The Social Element was named in WorkL’s Employee’s Voice Best Workplace as a “star winner” in the marketing and advertising industry, having scored an employee happiness score of 92%.

Regardless of the plaudits, the organization is looking for other ways to improve the employee experience, and in the summer of 2022 piloted flexible Fridays. “If our employees have completed their weekly hours by Friday lunchtime, they can take the afternoon off and start their weekend early. Our teams love it, so we made it permanent,” said Cooksley.

Extended flexible holidays

Hook, a creative production house based in Ann Arbor and San Francisco, has spent the last three years developing its ways of working – and concluded that less (work) is more. 

To “offset the exhaustion” people were feeling due to the pandemic, Hook took a company-wide, 30-day break around the holidays in 2021 to disconnect and recharge, said COO Alison Davis. “This year, we have evolved the approach to include a two-week break at the end of the year, a one-week break in the summer, and a couple more holidays throughout the year,” she added.

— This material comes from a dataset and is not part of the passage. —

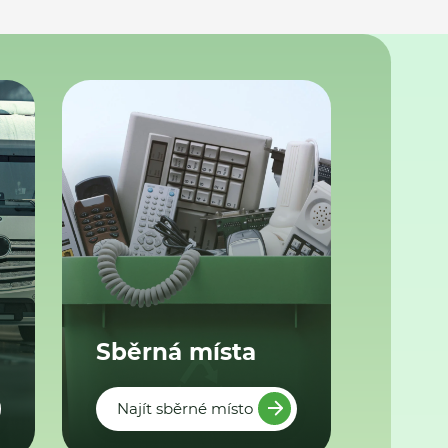
Sběrná místa
Najít sběrné místo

The flexible holiday policy, established in 2022, means that employees’ batteries are higher than those of competitors. “Offering a flexible holiday schedule is one piece toward building that life-work balance we all deserve and need,” said Davis.

Grace Kim, associate design director, summed up staff morale. “I have never worked for a company that took mental health as seriously as Hook, and this has tremendously improved my well-being and quality of life.”

Work your own way policy

Business-to-business technology marketing agency 3THINKRS launched in July 2021 with a “Way Your Own Way” culture. Ruth Jones, CEO, explained this policy is driven by a “well-being-first belief that people deliver their best when they work to their own rhythm.” She added that staff members are empowered to design their working hours to “when they feel most productive, allowing them to find their stride and uniqueness.” 

However, she conceded there were some teething problems. “Looking back, we should have provided more guidance on communication techniques while people roamed,” said Jones. A “work boot camp” held at Centre Parcs in the U.K. in October 2022 helped raise challenges and determine solutions. “We learned a lot about different communication styles and needs,” she admitted. “As we evolve, we hope to build our intelligent working handbook, ensuring we continue to embrace each other’s needs.”

The organization has also employed a “Pop-Up Working” policy that has brought teams together in London, Rome, Paris, and Amsterdam for inspirational off-site meetings. “New experiences ignite creativity,” said Jones.

Hana Peacefield, an account executive at the company, agreed. “Having the freedom to work abroad, I’ve begun to catch up on the adventures I missed out on during the pandemic,” she said. “The changing rhythm and exciting new settings keep me on my toes, helping me work on my communication and time management while inspiring creativity and out-of-the-box thinking.”